Using OpenTelemetry to Trace and Monitor a Dice Rolling Application

Sean Zheng
6 min readJun 14, 2024

--

Introduction

Inspired by OpenTelemetry sample code, we will implement a simple dice rolling application and observe the traces and metrics collected using OpenTelemetry.

Setup OpenTelemetry SDK

First, we need to set up the global OpenTelemetry (OTel) SDK. In this example, we use gRPC communication, with the default port set to 4317.

Import Packages

package otelx

import (
"context"
"errors"
"fmt"
"time"
"go.opentelemetry.io/otel"
"go.opentelemetry.io/otel/exporters/otlp/otlpmetric/otlpmetricgrpc"
"go.opentelemetry.io/otel/exporters/otlp/otlptrace/otlptracegrpc"
"go.opentelemetry.io/otel/propagation"
sdkmetric "go.opentelemetry.io/otel/sdk/metric"
"go.opentelemetry.io/otel/sdk/resource"
sdktrace "go.opentelemetry.io/otel/sdk/trace"
semconv "go.opentelemetry.io/otel/semconv/v1.4.0"
"google.golang.org/grpc"
"google.golang.org/grpc/credentials/insecure"
)

Shutdown Function

The Shutdown variable is a global function used to shut down the OpenTelemetry SDK. Initially, it performs no operation.

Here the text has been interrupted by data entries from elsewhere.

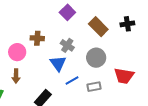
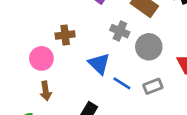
gray cross: (67, 45) -> (120, 31), moved
blue line: (72, 80) -> (122, 83), turned 72

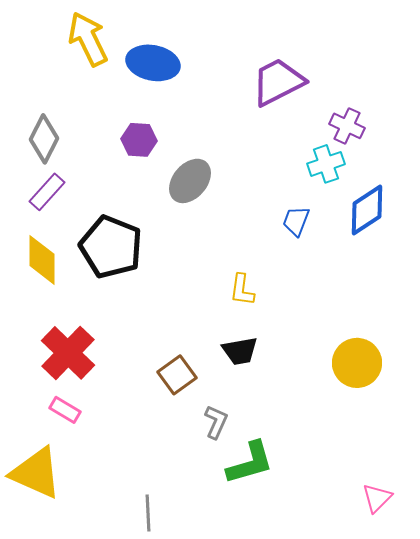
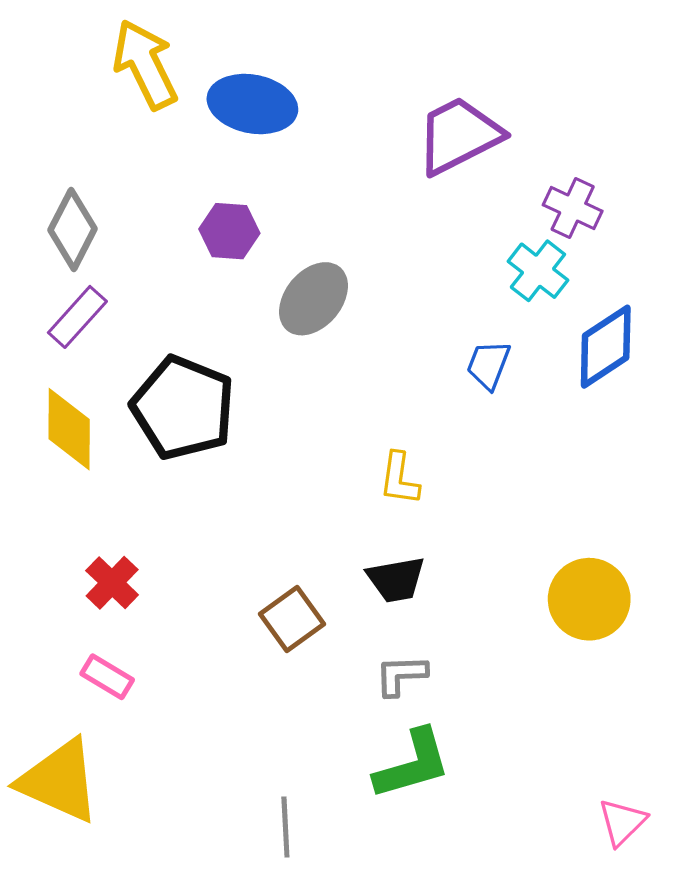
cyan cross: (326, 164) -> (538, 271), turned -33
red cross: (68, 353) -> (112, 583), size x0.6
gray L-shape: (216, 422) -> (401, 675), moved, turned -116
gray line: (148, 513) -> (285, 827), moved

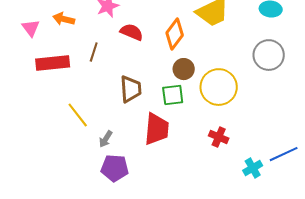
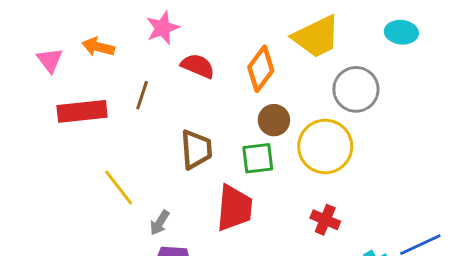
gray circle: (269, 55) -> (356, 89), moved

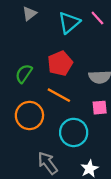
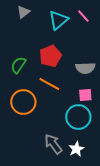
cyan circle: (74, 132) -> (78, 117), moved
gray arrow: (48, 163) -> (53, 144), moved

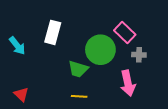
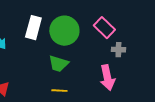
green circle: (100, 50) -> (64, 31), moved

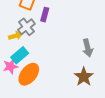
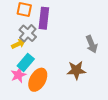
purple rectangle: (45, 15) -> (44, 18), size x1.5
brown star: (84, 77) -> (76, 70), moved, turned -30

var Shutdown = func(context.Context) error {
return nil
}

SetupOTelSDK Function

The SetupOTelSDK function sets up the OpenTelemetry SDK using Jaeger for tracing and OTLP for metrics collection.

func SetupOTelSDK(ctx context.Context, target string, name string) (err error) {
var shutdownFuncs []func(context.Context) error
Shutdown = func(ctx context.Context) error {
for _, fn := range shutdownFuncs {
err = errors.Join(err, fn(ctx))
}
shutdownFuncs = nil
return err
}
res, err := resource.New(ctx, resource.WithAttributes(semconv.ServiceNameKey.String(name)))
if err != nil {
return fmt.Errorf("failed to create resource: %w", err)
}
conn, err := initConn(target)
if err != nil {
return err
}
tracerProvider, err := newTracer(ctx, res, conn)
if err != nil {
return err
}
shutdownFuncs = append(shutdownFuncs, tracerProvider.Shutdown)
meterProvider, err := newMeter(ctx, res, conn)
if err != nil {
return err
}
shutdownFuncs = append(shutdownFuncs, meterProvider.Shutdown)
return nil
}

Initialize gRPC Connection

The initConn function initializes a gRPC connection.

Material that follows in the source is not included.